Victoria stoically and almost immediately ordered me a specialist ‘coccyx cushion’ from an online retailer of mobility scooters and aids for the elderly – a very low point in my life – but so began a recovery regime that is ongoing.
As we have moved into October and with the layoff beginning to bear fruit, I can now sit for longer periods and the transition to standing is less excruciating. I have also started to see a specialist Chiropractor, the superbly knowledgeable Dr Ricky Davis from Summit Wellbeing in Sheen.
Ricky had been treating Victoria with ongoing physio and over the course of their sessions the topic of my backside had reared (sorry…) its head. Ricky thought he might be able to get to the bottom of it (shakes head).
My first session with Ricky took place this week. I won’t lie, it was gruesomely painful: it involved levels of coccyx manipulation no sane person should subject themselves too.
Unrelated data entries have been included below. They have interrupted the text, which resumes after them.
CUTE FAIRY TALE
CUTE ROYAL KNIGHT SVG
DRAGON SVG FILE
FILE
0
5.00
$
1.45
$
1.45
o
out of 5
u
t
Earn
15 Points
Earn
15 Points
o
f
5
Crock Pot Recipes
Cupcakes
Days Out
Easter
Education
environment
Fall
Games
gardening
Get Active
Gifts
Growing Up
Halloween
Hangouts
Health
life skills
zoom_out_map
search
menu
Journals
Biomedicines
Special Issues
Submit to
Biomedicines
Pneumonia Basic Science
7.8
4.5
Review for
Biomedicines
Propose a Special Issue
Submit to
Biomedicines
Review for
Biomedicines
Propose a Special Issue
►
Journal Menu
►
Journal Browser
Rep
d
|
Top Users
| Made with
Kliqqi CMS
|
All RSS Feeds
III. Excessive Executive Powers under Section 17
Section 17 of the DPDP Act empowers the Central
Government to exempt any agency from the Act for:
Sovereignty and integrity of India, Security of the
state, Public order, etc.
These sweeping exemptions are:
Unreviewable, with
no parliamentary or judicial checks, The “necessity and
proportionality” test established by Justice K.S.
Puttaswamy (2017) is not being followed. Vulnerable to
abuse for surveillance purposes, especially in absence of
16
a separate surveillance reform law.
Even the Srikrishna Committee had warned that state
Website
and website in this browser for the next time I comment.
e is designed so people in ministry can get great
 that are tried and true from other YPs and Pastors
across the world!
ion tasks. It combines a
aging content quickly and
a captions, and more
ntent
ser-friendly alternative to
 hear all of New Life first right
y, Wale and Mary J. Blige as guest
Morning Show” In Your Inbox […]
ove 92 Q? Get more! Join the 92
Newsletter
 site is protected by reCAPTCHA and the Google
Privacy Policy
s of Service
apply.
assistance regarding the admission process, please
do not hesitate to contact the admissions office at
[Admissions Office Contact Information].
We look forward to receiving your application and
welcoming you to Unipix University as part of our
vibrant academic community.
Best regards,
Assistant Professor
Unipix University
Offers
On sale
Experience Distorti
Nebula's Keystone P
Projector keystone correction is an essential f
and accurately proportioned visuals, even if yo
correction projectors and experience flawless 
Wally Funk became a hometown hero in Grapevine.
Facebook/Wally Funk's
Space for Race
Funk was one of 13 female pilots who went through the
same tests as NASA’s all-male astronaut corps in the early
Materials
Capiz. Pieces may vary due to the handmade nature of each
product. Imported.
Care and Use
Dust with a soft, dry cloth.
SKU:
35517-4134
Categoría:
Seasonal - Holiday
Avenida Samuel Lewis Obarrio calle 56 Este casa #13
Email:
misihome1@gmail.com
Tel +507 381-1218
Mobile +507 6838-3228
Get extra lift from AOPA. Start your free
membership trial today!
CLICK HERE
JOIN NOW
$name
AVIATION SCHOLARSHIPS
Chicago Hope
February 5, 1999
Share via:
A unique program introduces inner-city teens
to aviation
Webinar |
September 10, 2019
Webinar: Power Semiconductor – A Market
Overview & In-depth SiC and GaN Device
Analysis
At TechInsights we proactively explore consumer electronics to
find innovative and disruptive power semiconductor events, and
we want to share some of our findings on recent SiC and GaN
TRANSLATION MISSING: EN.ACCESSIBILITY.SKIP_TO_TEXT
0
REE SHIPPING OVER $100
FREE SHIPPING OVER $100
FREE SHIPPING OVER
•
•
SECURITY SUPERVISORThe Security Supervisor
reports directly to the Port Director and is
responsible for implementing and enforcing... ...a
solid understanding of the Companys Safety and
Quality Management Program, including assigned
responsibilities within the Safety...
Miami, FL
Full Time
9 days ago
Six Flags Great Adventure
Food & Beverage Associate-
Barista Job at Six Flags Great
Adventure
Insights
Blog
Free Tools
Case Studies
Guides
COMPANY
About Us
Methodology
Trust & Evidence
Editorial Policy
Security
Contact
However, it’s all with the aim of stimulating the healing process and encouraging movement back into an area that had become rigid with shock and fused due to my reluctance to seek treatment earlier.
I am, after four days, very hopeful that progress is being made. I will of course maintain my off-bike status for the foreseeable future – a situation that shouldn’t continue if the bathroom scales are to be believed. But being off the bike and with Ricky’s assistance I am confident that given time I can be pain free and back in the saddle.
This post is, I suppose, a sort of aide-memoire, designed to help me cogently piece together a timeline of how and why I ended up with a man prodding my buttocks, but also a descriptive note of caution to others not to ignore those first signs of pain on the bike as they can, if not dealt with, blossom into a very literal pain in the arse.
We are, as ever, interested hear your own tales of medical drama linked to your cycling – the more embarrassing the better. I’ve bared my soul, or rather my backside, and now it is your turn, dear reader.